Don’t Worry; Be Happy The war will pit the American military against a regime that was to some degree disarmed 10 years ago, has little popular support, and has no realistic chance of military success. The American military might is awesome and overwhelming. Not to diminish the value of the lives that will be lost, it is reasonable to hope that within a short while, less than a month, the military objectives will be achieved, though not without costs.
Then what? The suggestion has been made that Americans will be welcomed as liberators, and that democracy will blossom in the desert, from whence it will spread throughout the Arab lands. Don’t believe it.
America has imposed a regime of sanctions on Iraq for a decade now, such that the 40% of Iraqis who are under the age of 14 cannot remember a time when clean drinking water, medicine and food were not limited by the sanctions. “UNICEF confirms that five to six thousand Iraqi children are dying unnecessarily every month due to the impact of sanctions, and that figure is probably modest,” Denis Halliday told a Congressional hearing in October 1998. Halliday, who had just resigned his post as U.N. Assistant Secretary General and head of the U.N. humanitarian mission in Iraq, spoke of the “tragic incompatibility of sanctions with the U.N. Charter and the convention on Human Rights.”
Though the Saddam regime could have traded oil for food and medicine, or taken other affirmative steps to avoid sanctions, it is too much to expect that the average Iraqi sees Saddam’s government as the responsible party for his or her deprivation. It is much more reasonable to think that after an initial show of gratitude, the Iraqi’s will chafe at the presence of Americans in their country, and feel the sting of the war which was brought to them by the United States. In six weeks, whatever goodwill there was, will be gone.
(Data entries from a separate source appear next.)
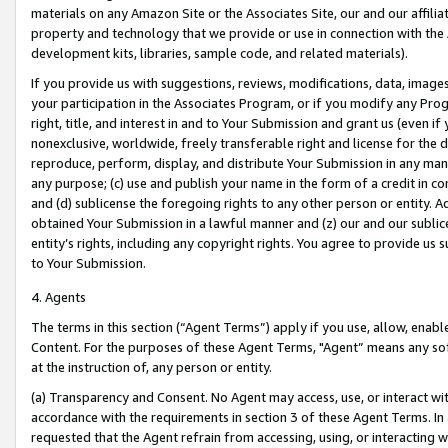
materials on any Amazon Site or the Associates Site, our and our affili
property and technology that we provide or use in connection with the
development kits, libraries, sample code, and related materials).
If you provide us with suggestions, reviews, modifications, data, image
your participation in the Associates Program, or if you modify any Prog
right, title, and interest in and to Your Submission and grant us (even 
nonexclusive, worldwide, freely transferable right and license for the du
reproduce, perform, display, and distribute Your Submission in any man
any purpose; (c) use and publish your name in the form of a credit in c
and (d) sublicense the foregoing rights to any other person or entity. A
obtained Your Submission in a lawful manner and (z) our and our sublice
entity’s rights, including any copyright rights. You agree to provide us
to Your Submission.
4. Agents
The terms in this section (“Agent Terms”) apply if you use, allow, enab
Content. For the purposes of these Agent Terms, "Agent” means any so
at the instruction of, any person or entity.
(a) Transparency and Consent. No Agent may access, use, or interact with 
accordance with the requirements in section 3 of these Agent Terms. In
requested that the Agent refrain from accessing, using, or interacting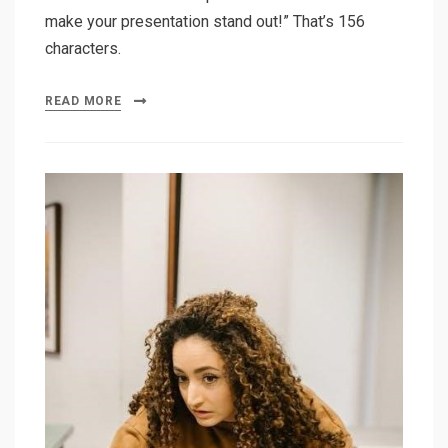
make your presentation stand out!” That’s 156
characters.
READ MORE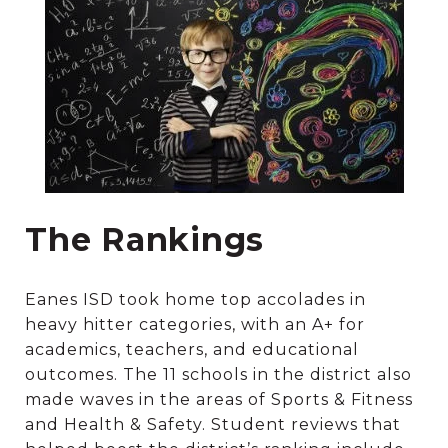
The Rankings
Eanes ISD took home top accolades in
heavy hitter categories, with an A+ for
academics, teachers, and educational
outcomes. The 11 schools in the district also
made waves in the areas of Sports & Fitness
and Health & Safety. Student reviews that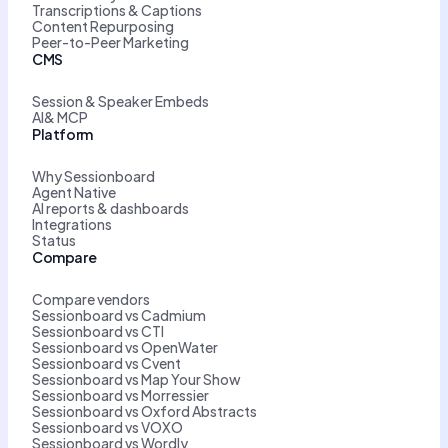
Transcriptions & Captions
Content Repurposing
Peer-to-Peer Marketing
CMS
Session & Speaker Embeds
AI& MCP
Platform
Why Sessionboard
Agent Native
AI reports & dashboards
Integrations
Status
Compare
Compare vendors
Sessionboard vs Cadmium
Sessionboard vs CTI
Sessionboard vs OpenWater
Sessionboard vs Cvent
Sessionboard vs Map Your Show
Sessionboard vs Morressier
Sessionboard vs Oxford Abstracts
Sessionboard vs VOXO
Sessionboard vs Wordly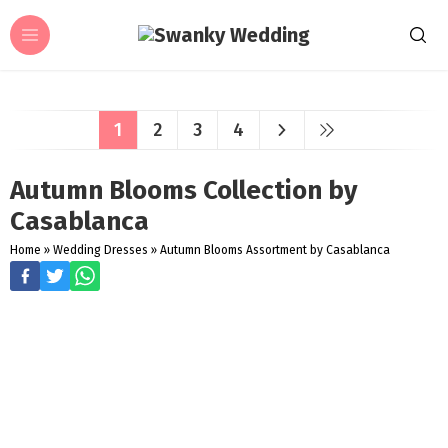
1
2
3
4
Autumn Blooms Collection by
Casablanca
Home
»
Wedding Dresses
»
Autumn Blooms Assortment by Casablanca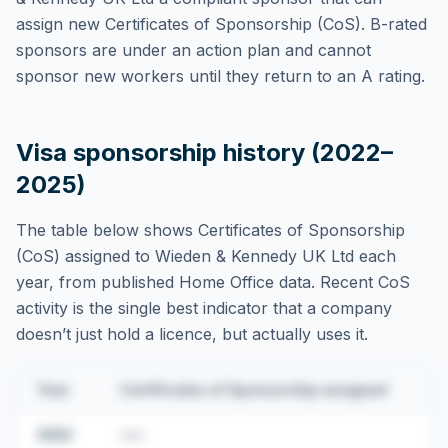
assign new Certificates of Sponsorship (CoS). B-rated
sponsors are under an action plan and cannot
sponsor new workers until they return to an A rating.
Visa sponsorship history (2022–
2025)
The table below shows Certificates of Sponsorship
(CoS) assigned to
Wieden & Kennedy UK Ltd
each
year, from published Home Office data. Recent CoS
activity is the single best indicator that a company
doesn’t just hold a licence, but actually uses it.
Year
Certificates of Sponsorship assigned
2022
•••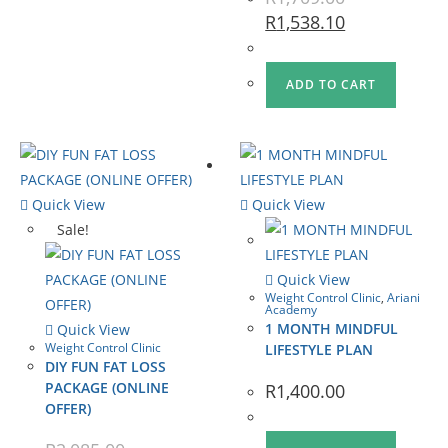
R
1,538.10
ADD TO CART
Quick View
Quick View
Sale!
Quick View
Weight Control Clinic
,
Ariani
Academy
1 MONTH MINDFUL
Quick View
Weight Control Clinic
LIFESTYLE PLAN
DIY FUN FAT LOSS
PACKAGE (ONLINE
R
1,400.00
OFFER)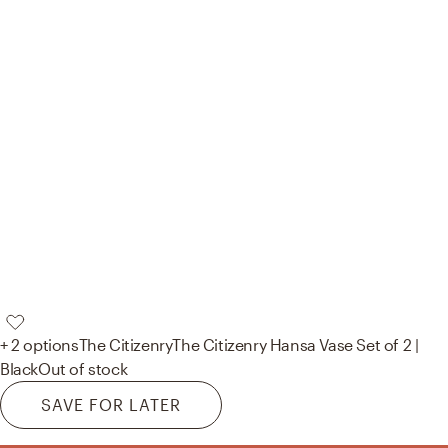
+ 2 options
The Citizenry
The Citizenry Hansa Vase Set of 2 |
Black
Out of stock
SAVE FOR LATER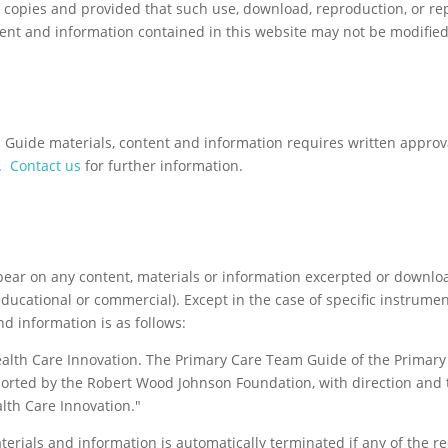
l copies and provided that such use, download, reproduction, or re
tent and information contained in this website may not be modified
Guide materials, content and information requires written appro
.
Contact us
for further information.
ppear on any content, materials or information excerpted or downl
ducational or commercial). Except in the case of specific instrume
and information is as follows:
ealth Care Innovation. The Primary Care Team Guide of the Primar
orted by the Robert Wood Johnson Foundation, with direction and 
lth Care Innovation."
aterials and information is automatically terminated if any of the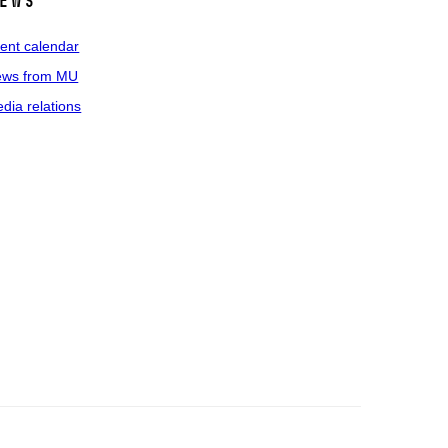
ews
ent calendar
ws from MU
dia relations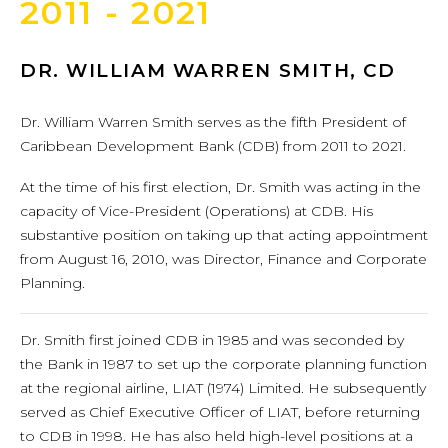
2011 - 2021
DR. WILLIAM WARREN SMITH, CD
Dr. William Warren Smith serves as the fifth President of
Caribbean Development Bank (CDB) from 2011 to 2021.
At the time of his first election, Dr. Smith was acting in the
capacity of Vice-President (Operations) at CDB. His
substantive position on taking up that acting appointment
from August 16, 2010, was Director, Finance and Corporate
Planning.
Dr. Smith first joined CDB in 1985 and was seconded by
the Bank in 1987 to set up the corporate planning function
at the regional airline, LIAT (1974) Limited. He subsequently
served as Chief Executive Officer of LIAT, before returning
to CDB in 1998. He has also held high-level positions at a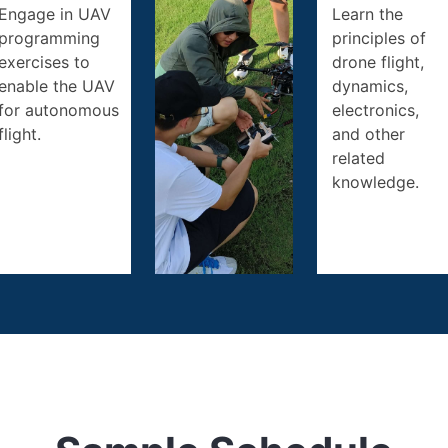
Engage in UAV
Learn the
programming
principles of
exercises to
drone flight,
enable the UAV
dynamics,
for autonomous
electronics,
flight.
and other
related
knowledge.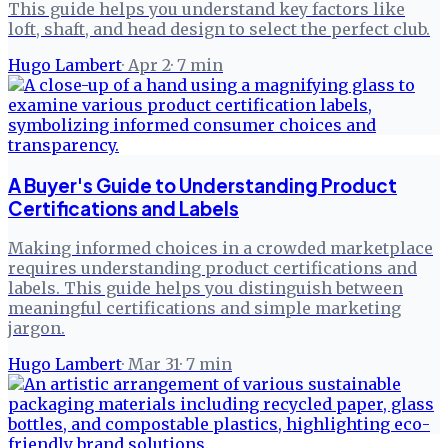
This guide helps you understand key factors like
loft, shaft, and head design to select the perfect club.
Hugo Lambert
·
Apr 2
·
7
min
A Buyer's Guide to Understanding Product
Certifications and Labels
Making informed choices in a crowded marketplace
requires understanding product certifications and
labels. This guide helps you distinguish between
meaningful certifications and simple marketing
jargon.
Hugo Lambert
·
Mar 31
·
7
min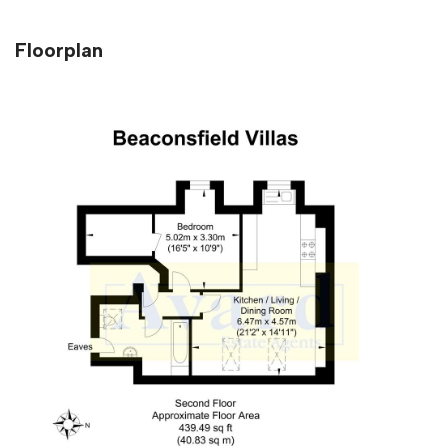
Floorplan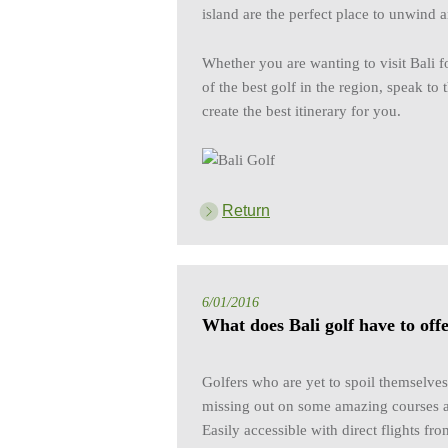
island are the perfect place to unwind 
Whether you are wanting to visit Bali f
of the best golf in the region, speak to
create the best itinerary for you.
Return
6/01/2016
What does Bali golf have to off
Golfers who are yet to spoil themselves
missing out on some amazing courses 
Easily accessible with direct flights fro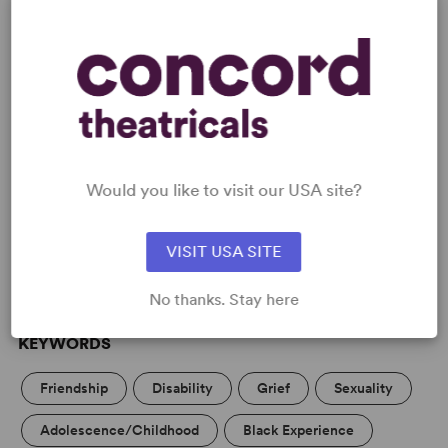
Screen credits include the BAFTA-nominated CripTales
for BBC America and BBC4.
READY TO PERFORM?
Would you like to visit our USA site?
Learn about licensing Sleepova
Read More
VISIT USA SITE
No thanks. Stay here
KEYWORDS
Friendship
Disability
Grief
Sexuality
Adolescence/Childhood
Black Experience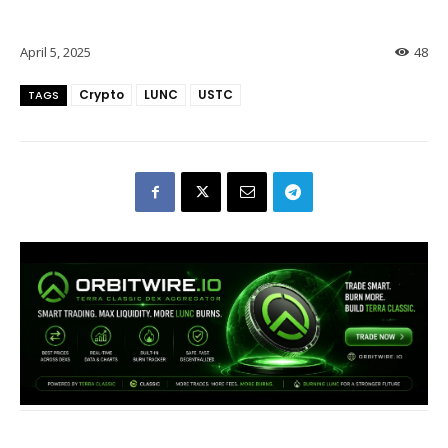
April 5, 2025
48
Crypto
LUNC
USTC
TAGS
What will Iraq look like then? Here’s a worst case scenario provided by Mike Turner, a retired colonel and former policy planner for the Joint Chiefs of Staff on the Mideast and east Africa.
Now we've firmly committed ourselves to war with Iraq, and what is our political objective? To get Saddam. The uniformed Joint Staff in the Pentagon strongly opposed this plan early on. It requires an attack with a force half that of Desert Storm against an entrenched urban enemy renowned for its ruthlessness in defending its own survival. The uniformed Joint Staff was overridden, yet in so many horrifying ways this operation resembles Somalia, not Desert Storm, only with nerve gas and biological weapons. And without Turkey as a base to launch a northern assault, a dual-pronged attack will be all but impossible.Horrible as that scenario is, it doesn’t project what will happen to the Kurds in the northern part of Iraq. Past experience doesn’t supply the answer to that question, but it strongly suggests that whatever it will be, it will not be good.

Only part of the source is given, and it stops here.